++++ ENTRIES SHOWN ++++
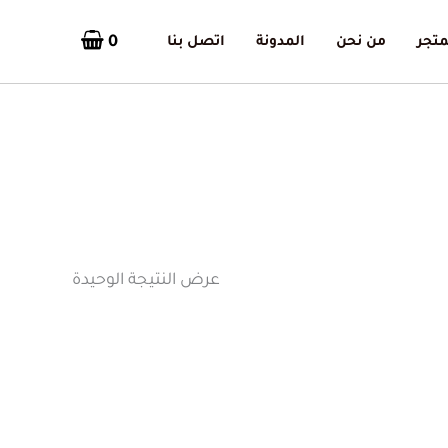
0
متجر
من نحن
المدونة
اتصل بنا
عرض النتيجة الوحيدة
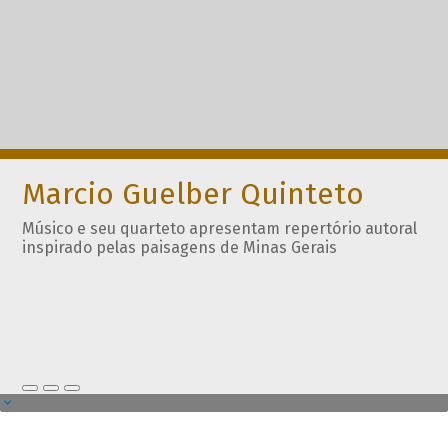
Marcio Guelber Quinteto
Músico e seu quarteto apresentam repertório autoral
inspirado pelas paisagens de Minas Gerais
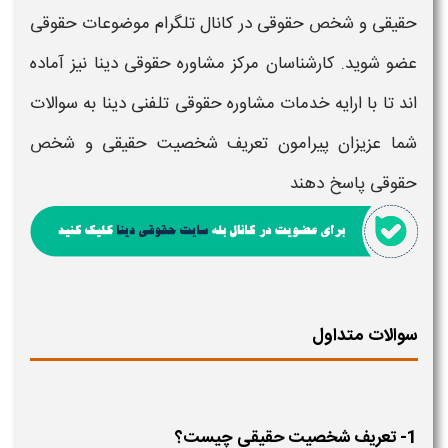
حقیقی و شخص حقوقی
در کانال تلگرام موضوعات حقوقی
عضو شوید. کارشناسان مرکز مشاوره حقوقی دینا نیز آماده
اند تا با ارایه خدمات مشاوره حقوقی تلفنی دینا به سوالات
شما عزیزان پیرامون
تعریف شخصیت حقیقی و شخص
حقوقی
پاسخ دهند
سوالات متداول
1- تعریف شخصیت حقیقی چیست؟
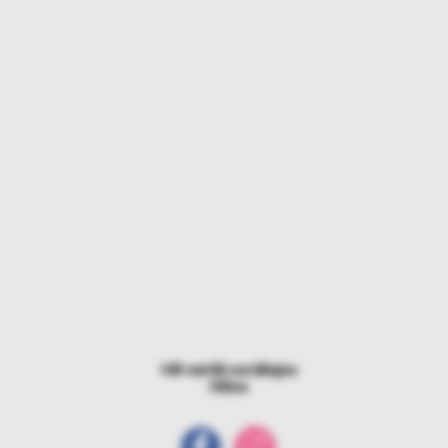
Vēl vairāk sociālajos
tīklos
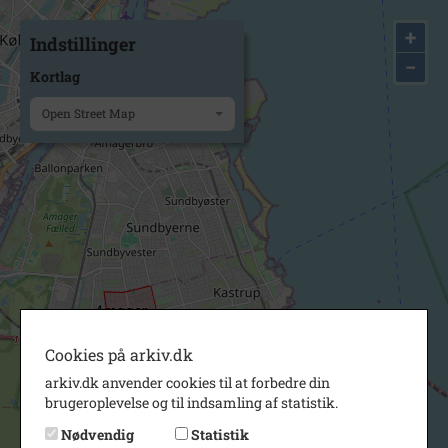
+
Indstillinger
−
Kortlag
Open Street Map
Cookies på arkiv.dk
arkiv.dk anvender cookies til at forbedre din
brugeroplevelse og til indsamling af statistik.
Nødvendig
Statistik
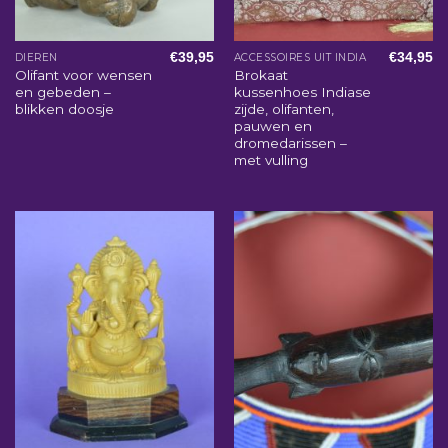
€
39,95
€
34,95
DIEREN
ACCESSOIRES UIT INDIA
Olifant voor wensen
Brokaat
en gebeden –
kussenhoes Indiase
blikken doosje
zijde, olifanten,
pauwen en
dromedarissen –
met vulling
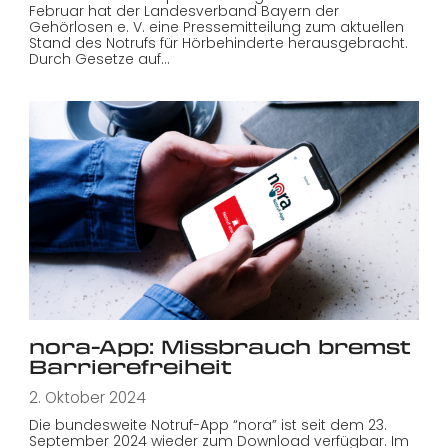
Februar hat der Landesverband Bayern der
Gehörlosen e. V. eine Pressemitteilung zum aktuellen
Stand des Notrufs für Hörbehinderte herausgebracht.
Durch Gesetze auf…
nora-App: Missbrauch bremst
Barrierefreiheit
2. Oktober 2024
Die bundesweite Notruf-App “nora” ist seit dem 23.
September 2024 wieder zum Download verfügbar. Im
++++
_THE TASK_: The records above must be repeated exactly, minus their pictures.

_YOUR SOLUTION_:
0
متجر
من نحن
المدونة
اتصل بنا
عرض النتيجة الوحيدة
Marcio Guelber Quinteto
Músico e seu quarteto apresentam repertório autoral
inspirado pelas paisagens de Minas Gerais
حقیقی و شخص حقوقی
در کانال تلگرام موضوعات حقوقی
عضو شوید. کارشناسان مرکز مشاوره حقوقی دینا نیز آماده
اند تا با ارایه خدمات مشاوره حقوقی تلفنی دینا به سوالات
شما عزیزان پیرامون
تعریف شخصیت حقیقی و شخص
حقوقی
پاسخ دهند
سوالات متداول
1- تعریف شخصیت حقیقی چیست؟
Vēl vairāk sociālajos
tīklos
+
Indstillinger
−
Kortlag
Open Street Map
Cookies på arkiv.dk
arkiv.dk anvender cookies til at forbedre din
brugeroplevelse og til indsamling af statistik.
Nødvendig
Statistik
€
39,95
€
34,95
DIEREN
ACCESSOIRES UIT INDIA
Olifant voor wensen
Brokaat
en gebeden –
kussenhoes Indiase
blikken doosje
zijde, olifanten,
pauwen en
dromedarissen –
met vulling
Februar hat der Landesverband Bayern der
Gehörlosen e. V. eine Pressemitteilung zum aktuellen
Stand des Notrufs für Hörbehinderte herausgebracht.
Durch Gesetze auf…
nora-App: Missbrauch bremst
Barrierefreiheit
2. Oktober 2024
Die bundesweite Notruf-App “nora” ist seit dem 23.
September 2024 wieder zum Download verfügbar. Im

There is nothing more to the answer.